Dans exactement 35 semaines, s’ouvriront les Jeux de Paris 2024 et l’entrée en lice des équipes de France championnes olympiques en titre. Avec les 50 nuances de Jeux, nous désirons vous faire revivre, chaque semaine, les épopées de l’équipe de France au travers de huit olympiades, de Barcelone 92 avec la première médaille décrochée par les Bronzés de Daniel Costantini, jusqu’à Tokyo où les deux collectifs se sont parés d’or. Des histoires singulières, des anecdotes, des portraits, des coups d’arrêts aussi où pendant trois éditions (1996, 2000 et 2004), le handball français rongeait son frein pour mieux briller à Pékin et à Tokyo, en passant par Londres et Rio. Dix-huitième épisode avec « La course au large ».

RIO 2016 – HOMMES

La course au large

La dernière fois, c’est sur un missile de Nikola Karabatic. Sept buts d’avance à dix-huit minutes de la délivrance. Un trésor qu’il suffit de bichonner dans la Future Arena de Rio. Mais Julius Kuhn et ses camarades allemands jettent un dernier souffle. Uwe Gensheimer ne rate rien ou presque. Dans sa cage, Silvio Heinevetter désespère les tireurs français. Deux buts de Tobias Reichmann ramènent le score à 28-28 à l’amorce de l’ultime minute. Les regards bleus sont vagues.

Didier Dinart réclame un temps-mort. Dix secondes après la remise en jeu, Daniel Narcisse provoque une faute. Il n’en reste plus que neuf lorsque Cédric Sorhaindo va amorcer l’ultime enclenchement. Kentin Mahé et Luc Abalo se positionnent aux ailes. Nikola Karabatic est encadré de Daniel Narcisse et Valentin Porte. Le bras des arbitres est levé. Le droit à l’erreur plus toléré.

Toujours alerte, Daniel Narcisse vogue vers ses trente-sept ans. Il a offert quelques vingt-huit minutes soignées, inscrit six buts, distillé deux passes décisives. Il connaît cet adversaire. Il a joué sept ans en Allemagne, dont trois saisons avec Reichmann à Kiel. Il a souvent croisé la route d’Heinevetter sur les parquets de Bundesliga. Il sait ses réflexes. Ses préférences.

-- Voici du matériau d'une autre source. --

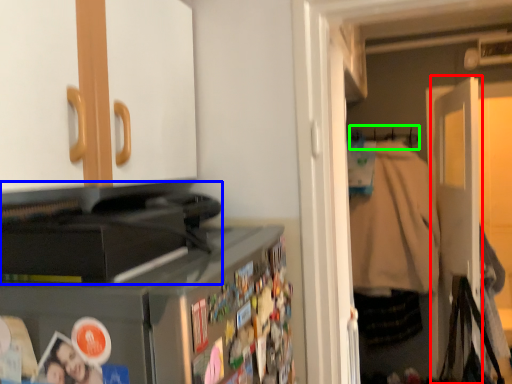 Question: Considering the real-world distances, which object is farthest from door (highlighted by a red box)? appliance (highlighted by a blue box) or hanger (highlighted by a green box)?

Choices:
 (A) appliance
 (B) hanger

Answer: (A) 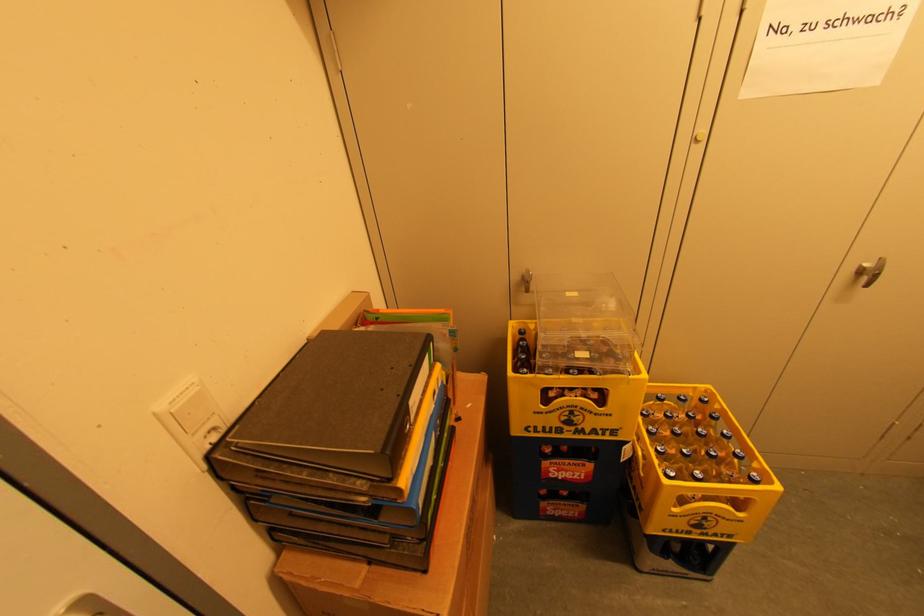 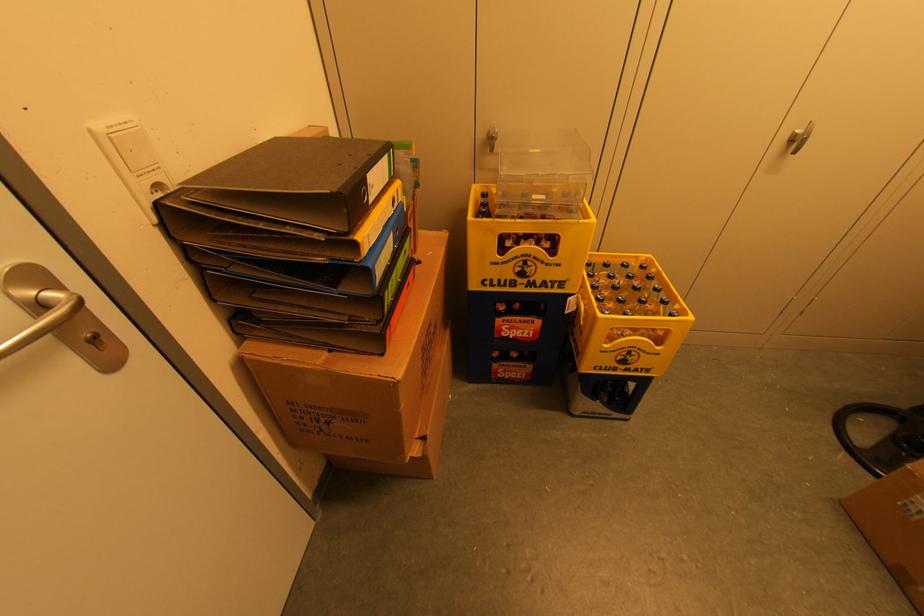 Locate, in the second image, the point that corresponds to [527,290] in the first image.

Cédric Sorhaindo choisit de servir Valentin Porte qui vient solliciter un croisé avec Daniel Narcisse après un relais avec Nikola Karabatic. La course du Réunionnais, large, brutale, désarçonne Finn Lemke. A l’intérieur, Cédric Sorhaindo mobilise et Hendrik Pekeler, et Julius Kuhn. Uwe Gensheimer garde pour sa part un oeil sur Luc Abalo.

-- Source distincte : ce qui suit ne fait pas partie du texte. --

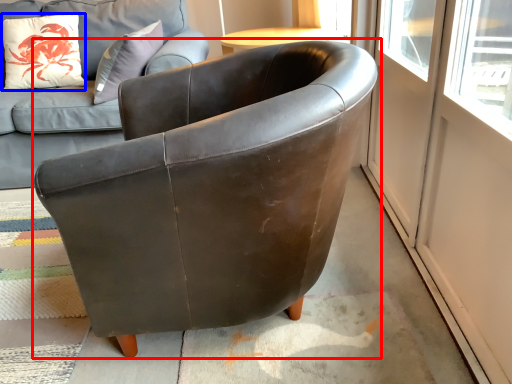 Question: Which object appears closest to the camera in this image, chair (highlighted by a red box) or pillow (highlighted by a blue box)?

Choices:
 (A) chair
 (B) pillow

Answer: (A) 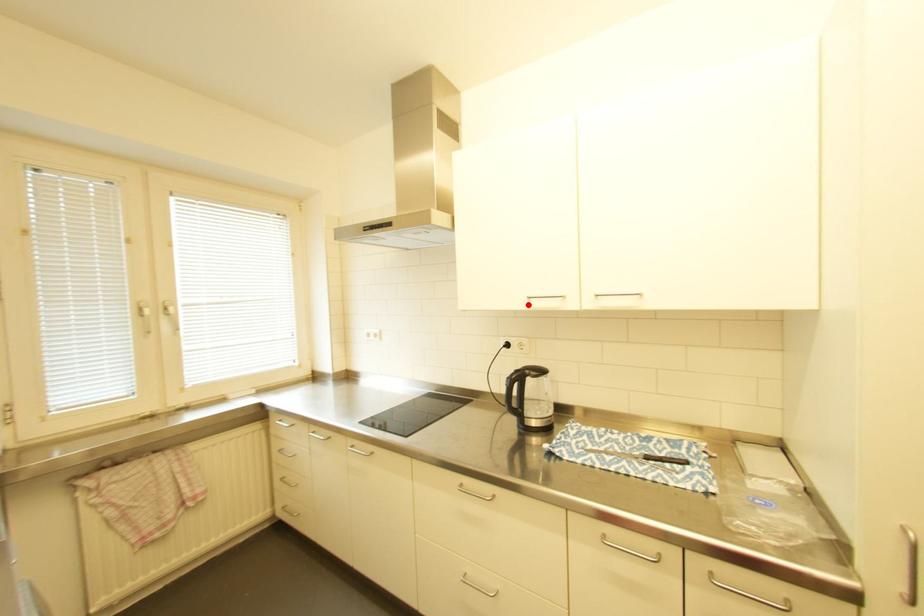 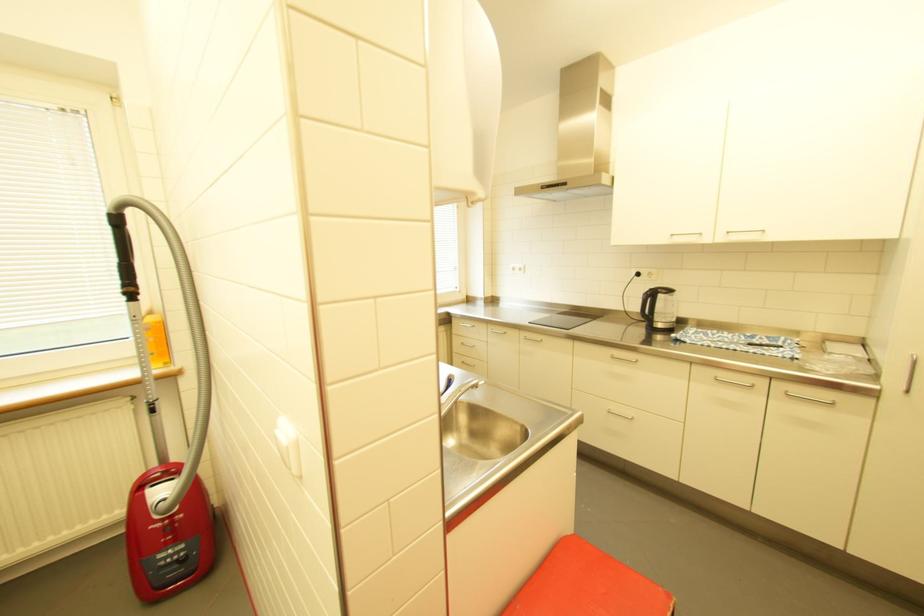 Locate, in the second image, the point that corresponds to the highlighted location in the first image.

(671, 241) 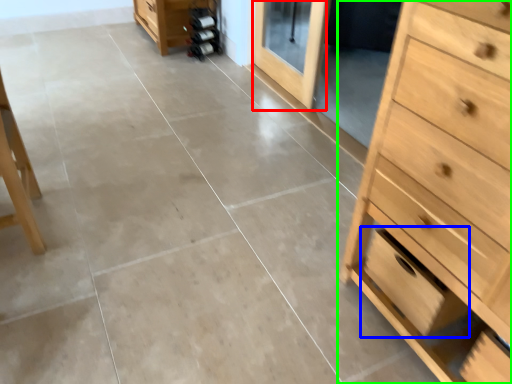 Question: Which object is the closest to the screen door (highlighted by a red box)? Choose among these: drawer (highlighted by a blue box) or chest of drawers (highlighted by a green box).

Choices:
 (A) drawer
 (B) chest of drawers

Answer: (A)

Il ne reste aucune autre alternative que le tir, là-bas, à l’extérieur, hors position. « Daniel est allé chercher un un contre un très très large, sourit Didier Dinart, avec un tir très, très externe. »

Son pied gauche mord la ligne des neuf mètres. Il s’arrache. Le tir est soudain. Croisé. Le pied droit d’Heinevetter effleure à peine le ballon qui fracasse le filet. Daniel Narcisse glisse sur le dos jusqu’au panneau marqué des anneaux olympiques. Il se relève comme quand il avait vingt ans. Gensheimer a ses deux mains sur ses hanches. « Air France », sur ce coup bien ancré au sol, pense à replier, la bouche close, avant même de songer à célébrer son but, le but pour la finale. Une seconde, deux secondes, le voilà qui respire enfin, la mâchoire desserrée. Michaël Guigou, Luc Abalo, Thierry Omeyer puis Valentin Porte sont les premiers à l’enlacer. Les premiers à l’étouffer. Quand bien même il consentira, espiègle, un « tout ça n’est plus de mon âge », force est de constater que l’expérience et la maturité ont prévalu sur la fougue de la jeunesse.